##### Data for the task #####

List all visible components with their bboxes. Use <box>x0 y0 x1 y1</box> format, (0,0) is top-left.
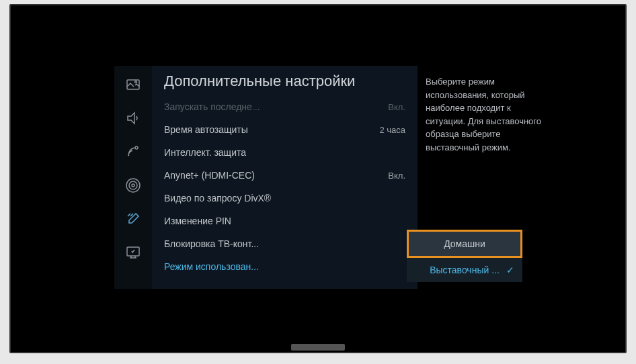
tv-frame: Дополнительные настройки Запускать после… <box>9 4 627 353</box>
help-text: Выберите режим использования, который на… <box>426 75 547 154</box>
menu-list: Запускать последне... Вкл. Время автозащ… <box>152 95 418 278</box>
svg-point-2 <box>135 146 138 149</box>
svg-point-1 <box>135 81 137 83</box>
usage-mode-popup: Домашни Выставочный ... ✓ <box>407 230 522 282</box>
tv-stand <box>291 344 345 351</box>
menu-item-value: Вкл. <box>388 102 405 112</box>
menu-item-content-lock[interactable]: Блокировка ТВ-конт... <box>152 232 418 255</box>
menu-item-label: Запускать последне... <box>164 101 388 112</box>
menu-item-smart-security[interactable]: Интеллект. защита <box>152 141 418 164</box>
option-retail[interactable]: Выставочный ... ✓ <box>407 258 522 282</box>
menu-item-change-pin[interactable]: Изменение PIN <box>152 210 418 232</box>
option-label: Выставочный ... <box>430 265 500 275</box>
panel-title: Дополнительные настройки <box>152 73 418 95</box>
menu-item-label: Режим использован... <box>164 261 405 272</box>
check-icon: ✓ <box>506 265 514 275</box>
menu-item-autoprotect[interactable]: Время автозащиты 2 часа <box>152 118 418 141</box>
menu-item-label: Видео по запросу DivX® <box>164 193 405 203</box>
support-icon[interactable] <box>122 242 144 263</box>
menu-item-usage-mode[interactable]: Режим использован... <box>152 255 418 278</box>
menu-item-anynet[interactable]: Anynet+ (HDMI-CEC) Вкл. <box>152 164 418 187</box>
menu-item-label: Изменение PIN <box>164 216 405 226</box>
sound-icon[interactable] <box>122 107 144 129</box>
menu-item-value: Вкл. <box>388 171 405 181</box>
menu-item-label: Блокировка ТВ-конт... <box>164 238 405 249</box>
network-icon[interactable] <box>122 175 144 196</box>
system-icon[interactable] <box>122 208 144 230</box>
menu-item-label: Интеллект. защита <box>164 147 405 158</box>
picture-icon[interactable] <box>122 74 144 95</box>
menu-item-autorun[interactable]: Запускать последне... Вкл. <box>152 95 418 118</box>
tv-screen: Дополнительные настройки Запускать после… <box>23 17 613 340</box>
svg-point-3 <box>132 184 134 187</box>
menu-item-value: 2 часа <box>379 125 405 135</box>
svg-point-4 <box>129 181 137 189</box>
settings-panel: Дополнительные настройки Запускать после… <box>152 66 418 289</box>
sidebar <box>114 66 152 289</box>
svg-point-5 <box>126 179 140 192</box>
menu-item-label: Время автозащиты <box>164 124 379 135</box>
menu-item-label: Anynet+ (HDMI-CEC) <box>164 170 388 181</box>
option-home[interactable]: Домашни <box>407 230 522 258</box>
settings-menu: Дополнительные настройки Запускать после… <box>114 66 555 289</box>
option-label: Домашни <box>444 238 485 249</box>
broadcast-icon[interactable] <box>122 141 144 163</box>
menu-item-divx[interactable]: Видео по запросу DivX® <box>152 187 418 210</box>
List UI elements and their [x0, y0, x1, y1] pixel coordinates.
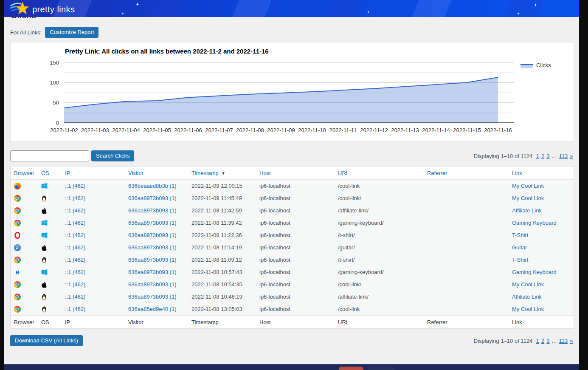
- footer-sort-link-uri[interactable]: URI: [338, 319, 347, 325]
- table-row: ::1 (462)636aa8973b093 (1)2022-11-08 11:…: [11, 254, 574, 266]
- pretty-link-link[interactable]: T-Shirt: [512, 232, 528, 238]
- svg-text:2022-11-02: 2022-11-02: [50, 127, 78, 133]
- pretty-links-logo[interactable]: pretty links: [10, 1, 75, 17]
- pretty-link-link[interactable]: Gaming Keyboard: [512, 269, 557, 275]
- page-link-113[interactable]: 113: [559, 153, 568, 159]
- ip-link[interactable]: ::1 (462): [65, 220, 85, 226]
- ip-link[interactable]: ::1 (462): [65, 269, 85, 275]
- ip-cell: ::1 (462): [62, 229, 125, 241]
- ip-link[interactable]: ::1 (462): [65, 306, 85, 312]
- ip-link[interactable]: ::1 (462): [65, 294, 85, 300]
- pretty-link-link[interactable]: My Cool Link: [512, 195, 544, 201]
- timestamp-cell: 2022-11-08 11:14:19: [188, 241, 256, 254]
- pretty-link-link[interactable]: My Cool Link: [512, 306, 544, 312]
- page-link-»[interactable]: »: [570, 153, 573, 159]
- bottom-promo-banner: [4, 364, 579, 370]
- visitor-link[interactable]: 636aa8973b093 (1): [128, 207, 177, 214]
- visitor-link[interactable]: 636aa8973b093 (1): [128, 294, 177, 300]
- ip-link[interactable]: ::1 (462): [65, 207, 85, 214]
- pretty-link-link[interactable]: Affiliate Link: [512, 207, 542, 214]
- referrer-cell: [424, 303, 509, 316]
- visitor-link[interactable]: 636aa8973b093 (1): [128, 281, 177, 288]
- svg-text:0: 0: [56, 120, 59, 126]
- pretty-link-link[interactable]: My Cool Link: [512, 183, 544, 189]
- svg-text:2022-11-14: 2022-11-14: [422, 127, 450, 133]
- page-link-1[interactable]: 1: [536, 338, 539, 344]
- visitor-link[interactable]: 636aa8973b093 (1): [128, 220, 177, 226]
- sparkle-icon: [121, 12, 124, 15]
- pretty-link-link[interactable]: Gaming Keyboard: [512, 220, 557, 226]
- sort-link-visitor[interactable]: Visitor: [128, 170, 143, 176]
- link-cell: Gaming Keyboard: [509, 266, 574, 278]
- ip-link[interactable]: ::1 (462): [65, 232, 85, 238]
- ip-link[interactable]: ::1 (462): [65, 281, 85, 288]
- footer-sort-link-host[interactable]: Host: [259, 319, 271, 325]
- footer-sort-link-ip[interactable]: IP: [65, 319, 70, 325]
- footer-sort-link-visitor[interactable]: Visitor: [128, 319, 143, 325]
- chrome-browser-icon: [14, 281, 21, 288]
- page-link-3[interactable]: 3: [546, 153, 549, 159]
- pretty-link-link[interactable]: Affiliate Link: [512, 294, 542, 300]
- sort-link-os[interactable]: OS: [41, 170, 49, 176]
- page-link-1[interactable]: 1: [536, 153, 539, 159]
- sort-link-browser[interactable]: Browser: [14, 170, 34, 176]
- os-cell: [38, 192, 62, 204]
- visitor-link[interactable]: 636aa8973b093 (1): [128, 195, 177, 201]
- footer-sort-link-browser[interactable]: Browser: [14, 319, 34, 325]
- browser-cell: e: [11, 266, 38, 278]
- footer-sort-link-os[interactable]: OS: [41, 319, 49, 325]
- timestamp-cell: 2022-11-08 11:09:12: [188, 254, 256, 266]
- footer-sort-link-link[interactable]: Link: [512, 319, 522, 325]
- customize-report-button[interactable]: Customize Report: [45, 27, 98, 38]
- search-clicks-button[interactable]: Search Clicks: [91, 150, 134, 161]
- sparkle-icon: [367, 11, 370, 14]
- referrer-cell: [424, 229, 509, 241]
- visitor-link[interactable]: 636aa8973b093 (1): [128, 244, 177, 251]
- ip-link[interactable]: ::1 (462): [65, 183, 85, 189]
- sort-link-ip[interactable]: IP: [65, 170, 70, 176]
- apple-os-icon: [41, 244, 48, 251]
- footer-column-header-host: Host: [256, 316, 335, 329]
- footer-column-header-os: OS: [38, 316, 62, 329]
- page-link-3[interactable]: 3: [546, 338, 549, 344]
- visitor-link[interactable]: 636beaaed8b3b (1): [128, 183, 177, 189]
- linux-os-icon: [41, 294, 48, 300]
- visitor-link[interactable]: 636aa8973b093 (1): [128, 269, 177, 275]
- sort-link-timestamp[interactable]: Timestamp: [191, 170, 219, 176]
- ip-link[interactable]: ::1 (462): [65, 195, 85, 201]
- visitor-link[interactable]: 636aa8973b093 (1): [128, 232, 177, 238]
- column-header-host: Host: [256, 167, 335, 180]
- ip-link[interactable]: ::1 (462): [65, 244, 85, 251]
- displaying-count: Displaying 1–10 of 1124: [474, 153, 533, 159]
- sort-link-referrer[interactable]: Referrer: [427, 170, 447, 176]
- timestamp-cell: 2022-11-08 11:39:42: [188, 217, 256, 229]
- ip-link[interactable]: ::1 (462): [65, 257, 85, 263]
- browser-cell: [11, 278, 38, 291]
- referrer-cell: [424, 291, 509, 303]
- table-row: e::1 (462)636aa8973b093 (1)2022-11-08 10…: [11, 266, 574, 278]
- os-cell: [38, 217, 62, 229]
- host-cell: ip6-localhost: [256, 217, 335, 229]
- page-link-»[interactable]: »: [570, 338, 573, 344]
- referrer-cell: [424, 180, 509, 192]
- page-link-113[interactable]: 113: [559, 338, 568, 344]
- pretty-link-link[interactable]: My Cool Link: [512, 281, 544, 288]
- sort-link-uri[interactable]: URI: [338, 170, 347, 176]
- promo-dark-button[interactable]: [368, 367, 394, 370]
- browser-cell: [11, 241, 38, 254]
- visitor-link[interactable]: 636aa8973b093 (1): [128, 257, 177, 263]
- page-link-2[interactable]: 2: [541, 338, 544, 344]
- link-cell: Guitar: [509, 241, 574, 254]
- sort-link-host[interactable]: Host: [259, 170, 271, 176]
- pretty-link-link[interactable]: Guitar: [512, 244, 527, 251]
- page-link-2[interactable]: 2: [541, 153, 544, 159]
- os-cell: [38, 204, 62, 217]
- sort-link-link[interactable]: Link: [512, 170, 522, 176]
- footer-sort-link-referrer[interactable]: Referrer: [427, 319, 447, 325]
- download-csv-button[interactable]: Download CSV (All Links): [10, 335, 83, 346]
- footer-sort-link-timestamp[interactable]: Timestamp: [191, 319, 219, 325]
- search-input[interactable]: [10, 150, 89, 161]
- promo-red-button[interactable]: [339, 367, 363, 370]
- visitor-link[interactable]: 636aa85ed9e40 (1): [128, 306, 177, 312]
- pretty-link-link[interactable]: T-Shirt: [512, 257, 528, 263]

#####

**The problem**
Using the records above, pull out each line where the word "Время" occurs.

**Written solution**
menu-list: Запускать последне... Вкл. Время автозащ… <box>152 95 418 278</box>
menu-item-autoprotect[interactable]: Время автозащиты 2 часа <box>152 118 418 141</box>
menu-item-label: Время автозащиты <box>164 124 379 135</box>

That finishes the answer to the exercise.